For what it's worth, the Europa mission is extremely cool. Though extraterrestrial life could be thriving in conditions that life on Earth never could never withstand, right now humanity's best bet for finding organisms beyond Earth is in seeking out conditions similar to our own.

Europa, which boasts subterranean saltwater oceans, might just fit the bill.

"Because we know Earth has the right conditions for life, humans can then sharply narrow down the search for extraterrestrial life by searching only in places that have the conditions that Earth life requires: a source of energy, the presence of certain chemical compounds, and temperatures that allow liquid water to exist," reads NASA's mission overview. "Jupiter's icy moon Europa seems to be just such a place."

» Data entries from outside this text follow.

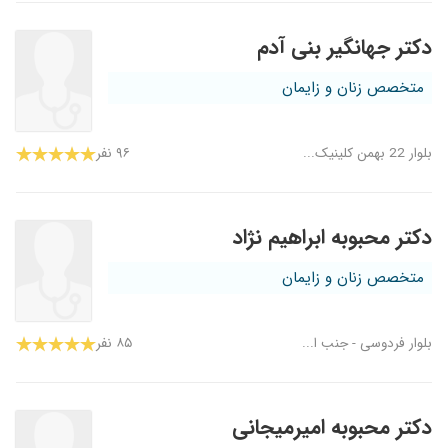
دکتر جهانگیر بنی آدم
متخصص زنان و زایمان
بلوار 22 بهمن کلینیک...
۹۶ نفر
دکتر محبوبه ابراهیم نژاد
متخصص زنان و زایمان
بلوار فردوسی - جنب ا...
۸۵ نفر
دکتر محبوبه امیرمیجانی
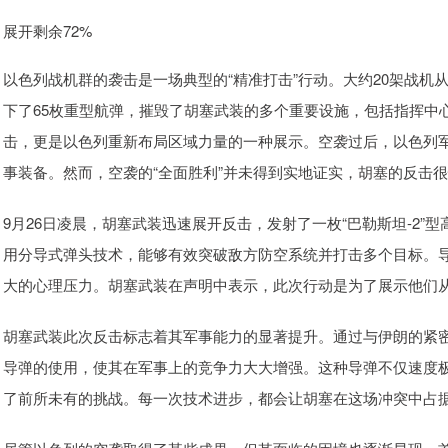
展开剩余72%
以色列战机群的袭击是一场典型的“精准打击”行动。大约20架战机
下了65枚重型航弹，摧毁了胡塞武装的多个重要设施，包括指挥中
击，更是以色列重新布局区域力量的一种展示。空袭过后，以色列军
事装备。然而，空袭的“全面胜利”并未得到实地证实，胡塞的反击
9月26日凌晨，胡塞武装迅速展开反击，发射了一枚“巴勒斯坦-2
用分导式弹头技术，能够有效突破敌方防空系统并打击多个目标。
大的心理压力。胡塞武装在声明中表示，此次行动是为了展示他们
胡塞武装此次反击标志着其军事能力的显著提升。通过与伊朗的紧
导弹的使用，使其在军事上的竞争力大大增强。这种导弹不仅速度
了前所未有的挑战。每一次技术进步，都会让胡塞在这场冲突中占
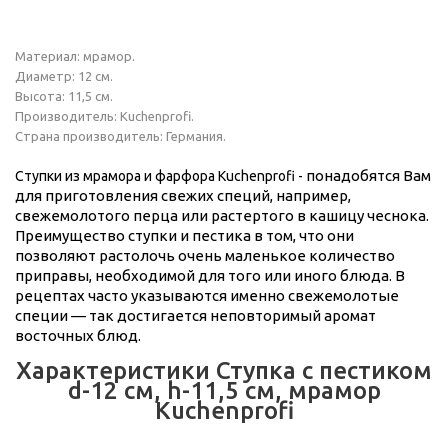
Материал: мрамор.
Диаметр: 12 см.
Высота: 11,5 см.
Производитель: Kuchenprofi.
Страна производитель: Германия.
понадобятся Вам
Ступки из мрамора и фарфора Kuchenprofi -
для приготовления свежих специй, например,
свежемолотого перца или растертого в кашицу чеснока.
Преимущество ступки и пестика в том, что они
позволяют растолочь очень маленькое количество
приправы, необходимой для того или иного блюда. В
рецептах часто указываются именно свежемолотые
специи — так достигается неповторимый аромат
восточных блюд.
Характеристики Ступка с пестиком
d-12 см, h-11,5 см, мрамор
Kuchenprofi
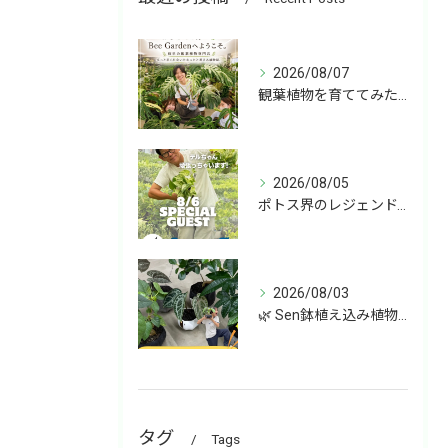
2026/08/07
観葉植物を育ててみたいけど、何を選べばいいか分からない」
2026/08/05
ポトス界のレジェンド、COME BACK!!!
2026/08/03
🌿 Sen鉢植え込み植物 オンラインショップデビュー！ 🌿
タグ
Tags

It's not a life-detection mission, per se — NASA doesn't necessarily think it's going to uncover some version of a European Atlantis — but scientists are hoping that clues gathered by the mission's Clipper spacecraft, which is to perform several close fly-bys of the Jupiterian satellite, will pave the way for life-detecting missions down the line.

The mission is slated for October 2024, and in the meantime, maybe take some time to put your name into NASA's Message in a Bottle portal. And definitely make sure it's appropriate. Okay, kids?